- Simichaur Location in Nepal
- Coordinates: 28°02′N 83°15′E﻿ / ﻿28.03°N 83.25°E
- Country: Nepal
- Zone: Lumbini Zone
- District: Gulmi District

Population (1991)
- • Total: 4,811
- Time zone: UTC+5:45 (Nepal Time)

= Simichaur =

Simichaur is a town in Resunga Municipality in Gulmi District in the Lumbini Zone of central Nepal. At the time of the 1991 Nepal census it had a population of 4811 persons living in 942 individual households. Almost 99% of the people are Hindus.

There used to be nine wards in this VDC before it was incorporated in Resunga Municipality.

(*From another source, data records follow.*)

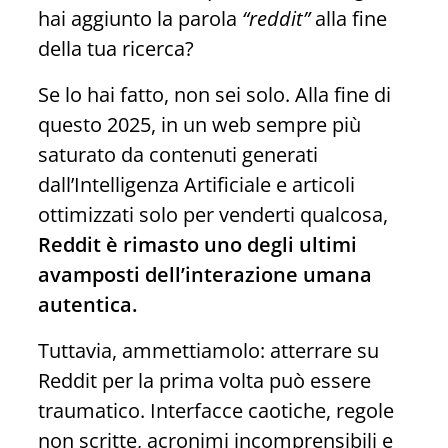
hai aggiunto la parola
“reddit”
alla fine
della tua ricerca?
Se lo hai fatto, non sei solo. Alla fine di
questo 2025, in un web sempre più
saturato da contenuti generati
dall’Intelligenza Artificiale e articoli
ottimizzati solo per venderti qualcosa,
Reddit è rimasto uno degli ultimi
avamposti dell’interazione umana
autentica.
Tuttavia, ammettiamolo: atterrare su
Reddit per la prima volta può essere
traumatico. Interfacce caotiche, regole
non scritte, acronimi incomprensibili e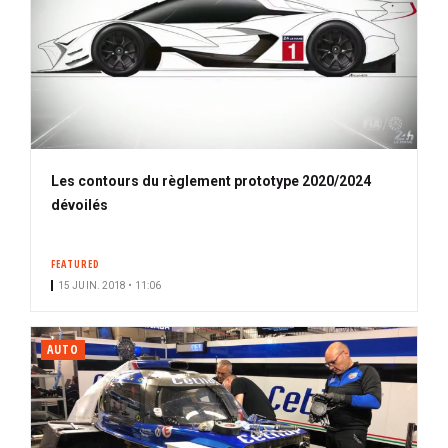
Les contours du règlement prototype 2020/2024
dévoilés
FEATURED
15 JUIN. 2018 • 11:06
AUTO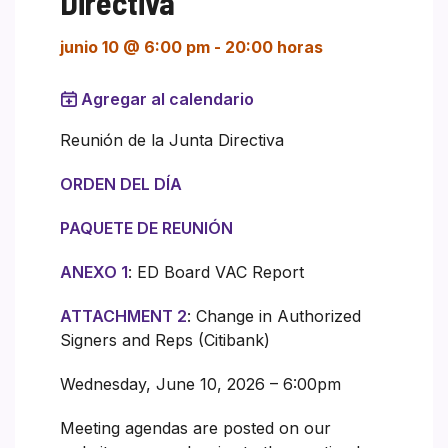
Directiva
junio 10 @ 6:00 pm
-
20:00 horas
Agregar al calendario
Reunión de la Junta Directiva
ORDEN DEL DÍA
PAQUETE DE REUNIÓN
ANEXO 1
: ED Board VAC Report
ATTACHMENT 2
: Change in Authorized
Signers and Reps (Citibank)
Wednesday, June 10, 2026 – 6:00pm
Meeting agendas are posted on our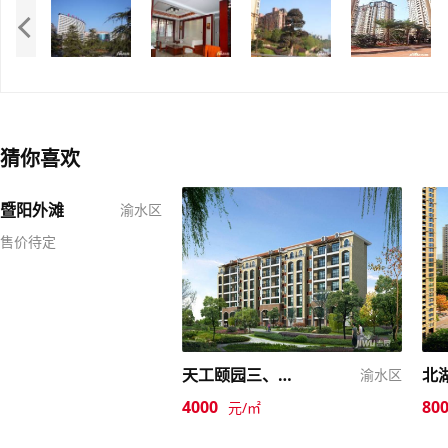
猜你喜欢
暨阳外滩
渝水区
售价待定
天工颐园三、四期
北
渝水区
4000
80
元/㎡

In 2017, Simichaur consists of 2 words of the new municipality.

Simichaur is full of diversity with people belonging to many castes, ethnicity and political views.

Arjun in the north is the tallest hill in Simichaur.

Government is constructing the district's only airport at Thalemale, Simichaur.

Simichaur has many temples such as Kalika temple, Devi Temple, Malika Temple, Arjun Temple, and Juredhunga Temples.

Simichaur has two secondary schools and many primary schools.

While Simichaur is adjacent to Tamghas, the headquarters of the district, many residents are leaving the village to Butwal and other surrounding areas in Tarai for better living conditions. If this trend continues, the village will lose its significant population.